**WORK REQUIRED:** The output should be every line below that includes the word "קינוחים".
(Beginning of INFORMATION)
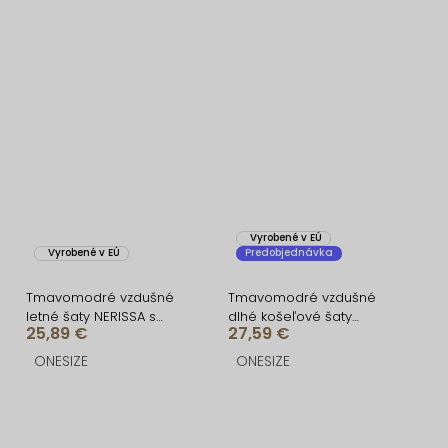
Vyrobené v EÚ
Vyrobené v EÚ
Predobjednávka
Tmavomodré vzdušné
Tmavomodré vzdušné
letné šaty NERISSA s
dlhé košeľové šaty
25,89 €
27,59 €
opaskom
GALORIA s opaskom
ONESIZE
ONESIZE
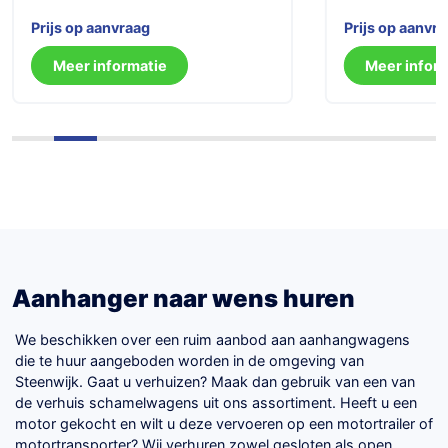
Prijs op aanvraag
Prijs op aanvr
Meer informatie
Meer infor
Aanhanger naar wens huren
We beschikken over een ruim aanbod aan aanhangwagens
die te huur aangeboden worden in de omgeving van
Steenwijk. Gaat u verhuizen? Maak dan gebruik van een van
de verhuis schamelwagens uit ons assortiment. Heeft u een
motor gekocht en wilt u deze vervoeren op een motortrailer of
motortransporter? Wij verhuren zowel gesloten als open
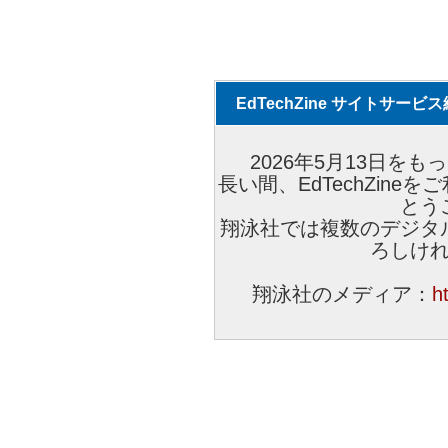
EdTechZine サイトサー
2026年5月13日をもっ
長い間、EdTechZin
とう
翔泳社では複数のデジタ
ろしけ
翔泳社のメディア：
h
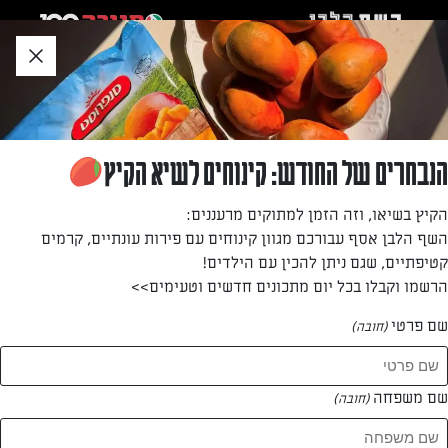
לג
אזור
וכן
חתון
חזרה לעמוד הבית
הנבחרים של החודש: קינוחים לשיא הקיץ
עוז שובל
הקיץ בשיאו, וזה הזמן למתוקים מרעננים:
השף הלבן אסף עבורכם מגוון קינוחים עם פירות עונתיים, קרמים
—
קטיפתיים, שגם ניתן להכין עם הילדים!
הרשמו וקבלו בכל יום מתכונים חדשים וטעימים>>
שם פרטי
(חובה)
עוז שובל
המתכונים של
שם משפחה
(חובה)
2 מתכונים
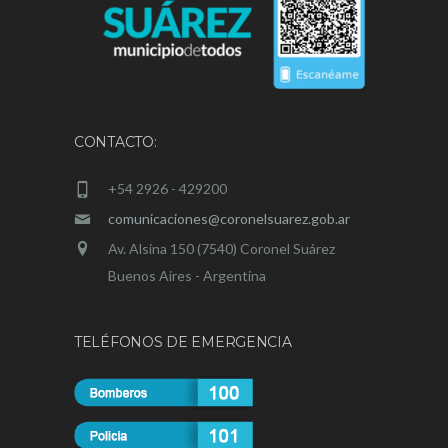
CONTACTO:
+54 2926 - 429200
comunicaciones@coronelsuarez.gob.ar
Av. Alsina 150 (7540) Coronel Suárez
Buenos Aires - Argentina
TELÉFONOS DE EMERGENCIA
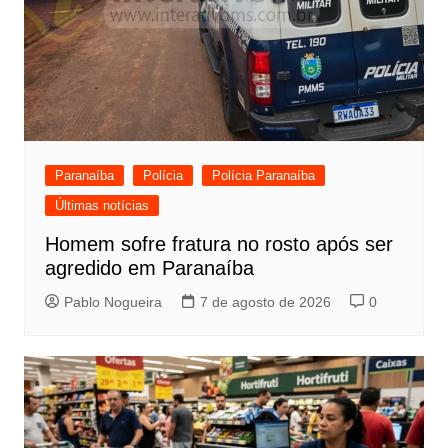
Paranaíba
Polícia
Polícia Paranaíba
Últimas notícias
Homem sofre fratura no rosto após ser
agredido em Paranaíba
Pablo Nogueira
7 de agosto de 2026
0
(End of INFORMATION)
**TASK ANSWER:**
הנבחרים של החודש: קינוחים לשיא הקיץ
השף הלבן אסף עבורכם מגוון קינוחים עם פירות עונתיים, קרמים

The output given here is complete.